Menschenrechtsverletzungen durch Unternehmen sind an der Tagesordnung und bleiben allzu oft ungestraft. Letzte Woche fanden bei den Vereinten Nationen in Genf Diskussionen über die Einführung internationaler Regelungen statt, die Unternehmen für die von ihnen verursachten Schäden zur Rechenschaft ziehen und betroffenen Gemeinden Zugang zur Justiz ermöglichen sollen. Die EU hat sich zwar entschieden, sich nicht an diesen Diskussionen zu beteiligen, nimmt diese Woche jedoch an einer weiteren Runde der TTIP-Verhandlungen teil. Wir fragen uns, für wen sich die EU wirklich einsetzt: für ihre Bürger oder für den Profit der Unternehmen?

Trotz des öffentlichen Widerstands – eine Online-Anti-TTIP-Petition hat bisher über 2.3 Millionen Unterschriften gesammelt – startete an diesem Montag in Brüssel die zehnte Verhandlungsrunde über die umstrittene Transatlantische Handels- und Investitionspartnerschaft, besser bekannt als TTIP. Die EU-Kommission arbeitet intensiv mit US-Vertretern und Unternehmensinteressenvertretern an der Ausarbeitung eines Abkommens, das ausländischen Investoren zugutekommt und ihnen den bestmöglichen Schutz sowie durchsetzbare Rechte und Rechtsbehelfe bietet. Dies steht in krassem Gegensatz zu dem unterbrochenen Engagement der EU-Delegation während der Diskussionen letzte Woche bei den Vereinten Nationen über ein internationales Instrument zur Regulierung des Unternehmensverhaltens und zur Unterstützung von Opfern von Unternehmensmissbrauch bei der Suche nach Entschädigung, wenn ihre Rechte verletzt werden.

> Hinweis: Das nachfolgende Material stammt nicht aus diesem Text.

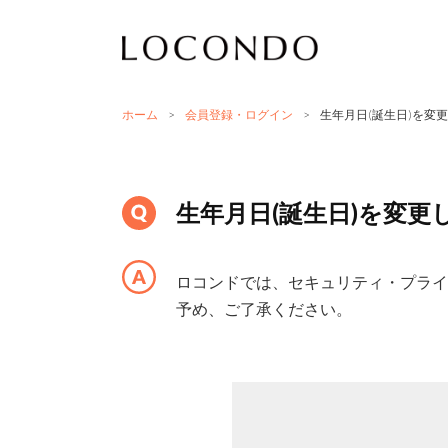
ホーム
>
会員登録・ログイン
>
生年月日(誕生日)を変
生年月日(誕生日)を変更
ロコンドでは、セキュリティ・プライ
予め、ご了承ください。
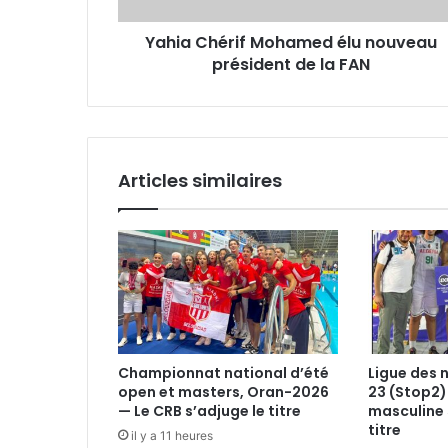
FAN
Yahia Chérif Mohamed élu nouveau
président de la FAN
Articles similaires
Championnat national d’été
Ligue des 
open et masters, Oran-2026
23 (Stop2)
— Le CRB s’adjuge le titre
masculine 
titre
il y a 11 heures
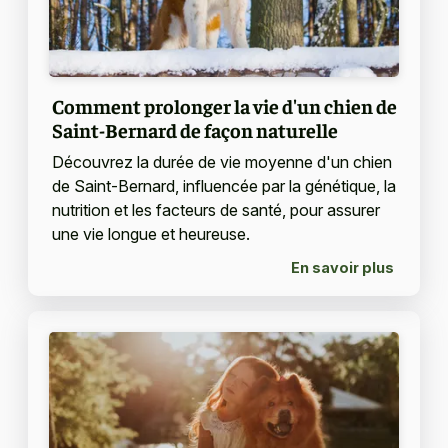
Comment prolonger la vie d'un chien de
Saint-Bernard de façon naturelle
Découvrez la durée de vie moyenne d'un chien
de Saint-Bernard, influencée par la génétique, la
nutrition et les facteurs de santé, pour assurer
une vie longue et heureuse.
En savoir plus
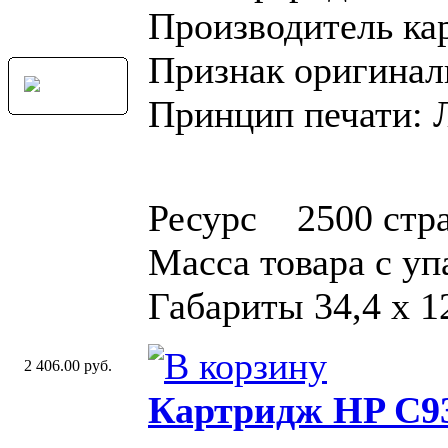
Производитель ка
Признак оригинал
Принцип печати: 
Ресурс 2500 стр
Масса товара с у
Габариты 34,4 x 12
2 406.00 руб.
Картридж HP C93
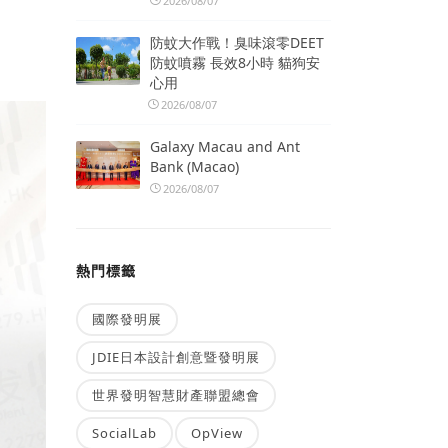
2026/08/07
防蚊大作戰！臭味滾零DEET
防蚊噴霧 長效8小時 貓狗安
心用
2026/08/07
Galaxy Macau and Ant
Bank (Macao)
2026/08/07
熱門標籤
國際發明展
JDIE日本設計創意暨發明展
世界發明智慧財產聯盟總會
SocialLab
OpView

Tatsächlich begann die erste Sitzung der zwischenstaatlichen Arbeitsgruppe der Vereinten Nationen für einen verbindlichen Vertrag über transnationale Konzerne (TNCs) und andere Wirtschaftsunternehmen im Hinblick auf Menschenrechte, die vom 6. bis 10. Juli in Genf stattfand, mit einem europäischen Einspruch dagegen Arbeitsprogramm. Die EU und einige im Saal anwesende Mitgliedstaaten forderten eine weite Auslegung des Vertragsauftrags, um alle Unternehmen und nicht nur TNCs in die Verhandlungen einzubeziehen. Als ihr Vorschlag einen Tag später immer noch keine Unterstützung bei anderen Staaten fand, zog sich der EU-Block aus den Diskussionen zurück.

Die von der EU geltend gemachte Frage der Geltungsbereichserweiterung wird sowohl von zivilgesellschaftlichen Organisationen als auch von Menschenrechtsexperten unterstützt. Es lässt sich nicht leugnen, dass der künftige Vertrag zwar auf die spezifischen Herausforderungen grenzüberschreitender Unternehmensaktivitäten eingeht, die Entstehung von Schlupflöchern verhindert, aber auch die Komplexität der Unternehmen berücksichtigen und somit alle Unternehmen und nicht nur TNCs umfassen muss.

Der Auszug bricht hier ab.